When I got to Bed B, I introduced myself to the patient and sat at the edge of his bed. I explained that I had already reviewed his story, lab data, and imaging and confirmed these facts. I stood briefly to perform my physical exam before beginning to scrawl on an index card. I simplistically portrayed the complex anatomic relationships between the liver, the gallbladder, and the pancreas and the series of tubes (the biliary tree) that connect these organs. I described how stones form when the balance of three ingredients (bile salts, lecithin, and cholesterol) in the viscous fluid (bile) made by the liver, and stored in the gallbladder, gets off kilter and how those stones can then cause blockages at various points along that biliary tree. I showed the patient where his problem was and used hash marks to explain the operation and what would be removed.

Before getting my patient’s signature on the consent form, I made sure any questions were answered and asked if he wanted me to call a family member to summarize the details. He said no and signed.

Conversations like this take time. Whether it is the 4 patients per 15 minute block in clinic or the patient who I am rushing to see between OR cases, I invariably feel pressed for time when talking to patients. But I do what I have to do, often skipping meals or holding in bodily functions while incorporating a brisk walking speed to keep up with competing demands, none of which seem to incentivize having thoughtful and thorough conversations with patients and/or their families.

After telling the patient in Bed B that I would see him in the pre-op holding area the following day, I upped my walking pace so I could run back down to the OR to my next patient. I had already taken too long and was anticipating the reprimand of the OR board. And that’s when I heard the patient in Bed A.

“Hey Doc!”

“Ugh” I thought to myself, “I really don’t have the time to find this guy’s nurse for his pain meds or to figure out how to keep his IV from beeping…”

But how could I not stop?
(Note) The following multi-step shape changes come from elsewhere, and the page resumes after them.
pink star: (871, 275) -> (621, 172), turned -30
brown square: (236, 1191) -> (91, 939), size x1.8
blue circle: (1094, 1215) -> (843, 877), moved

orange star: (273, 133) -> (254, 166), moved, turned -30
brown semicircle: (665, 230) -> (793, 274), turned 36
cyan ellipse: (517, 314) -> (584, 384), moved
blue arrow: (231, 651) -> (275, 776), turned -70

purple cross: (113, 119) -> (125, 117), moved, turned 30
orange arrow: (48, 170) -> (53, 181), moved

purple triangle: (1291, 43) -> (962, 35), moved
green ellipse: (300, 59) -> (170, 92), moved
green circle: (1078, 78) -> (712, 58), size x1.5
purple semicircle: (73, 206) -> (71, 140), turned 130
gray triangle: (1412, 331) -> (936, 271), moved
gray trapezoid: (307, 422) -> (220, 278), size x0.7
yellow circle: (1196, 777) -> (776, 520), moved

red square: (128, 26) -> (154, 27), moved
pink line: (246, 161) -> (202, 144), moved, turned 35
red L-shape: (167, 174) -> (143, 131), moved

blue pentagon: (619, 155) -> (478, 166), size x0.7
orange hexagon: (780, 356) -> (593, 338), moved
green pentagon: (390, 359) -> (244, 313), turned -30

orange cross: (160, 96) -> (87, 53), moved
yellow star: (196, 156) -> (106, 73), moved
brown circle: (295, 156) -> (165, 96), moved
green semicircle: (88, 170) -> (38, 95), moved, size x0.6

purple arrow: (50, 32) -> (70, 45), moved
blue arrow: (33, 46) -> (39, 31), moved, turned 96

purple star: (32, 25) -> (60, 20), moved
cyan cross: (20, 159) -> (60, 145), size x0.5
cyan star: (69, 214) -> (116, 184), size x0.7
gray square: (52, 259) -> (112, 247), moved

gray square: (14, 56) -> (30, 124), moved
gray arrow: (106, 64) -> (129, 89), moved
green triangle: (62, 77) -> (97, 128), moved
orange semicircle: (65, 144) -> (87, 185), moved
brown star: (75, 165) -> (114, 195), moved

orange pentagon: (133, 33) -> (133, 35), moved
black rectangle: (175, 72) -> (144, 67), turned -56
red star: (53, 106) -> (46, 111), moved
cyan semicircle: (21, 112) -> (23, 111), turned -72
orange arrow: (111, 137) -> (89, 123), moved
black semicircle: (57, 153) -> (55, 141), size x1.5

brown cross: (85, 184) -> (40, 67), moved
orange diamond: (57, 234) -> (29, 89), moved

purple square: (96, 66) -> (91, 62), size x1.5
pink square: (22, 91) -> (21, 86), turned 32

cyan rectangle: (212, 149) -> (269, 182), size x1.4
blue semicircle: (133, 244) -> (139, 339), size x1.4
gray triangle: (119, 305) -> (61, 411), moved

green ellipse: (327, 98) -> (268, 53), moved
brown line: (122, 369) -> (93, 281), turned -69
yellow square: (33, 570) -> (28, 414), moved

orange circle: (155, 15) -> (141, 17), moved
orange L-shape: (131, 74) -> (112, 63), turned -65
He was addressing me directly so I paused and turned to him from the threshold to the room.

“Hey Doc! It ain’t none of my business or anything but I just wanted to say that there would be a lot less fear in healthcare if all doctors explained things the way you do.”

I was humbled by this man’s feedback. I hoped my residents were listening, both to the man in Bed A and to what had just transpired before Bed B.

I find it very irritating when students or residents peel away or talk among themselves, as if they are sick of hearing what I have to say, while I am having conversations with our patients. To me, modeling doctor-patient communication is my greatest gift to them as a teacher and a mentor. I want them to listen, to observe, to understand that every encounter is a chance to learn.

As we hustled back to the OR, I turned to the residents and proudly said “For as much pride as we surgeons take in doing the perfect operation or nailing a difficult diagnosis, what happened back there might have been the highlight of my career.”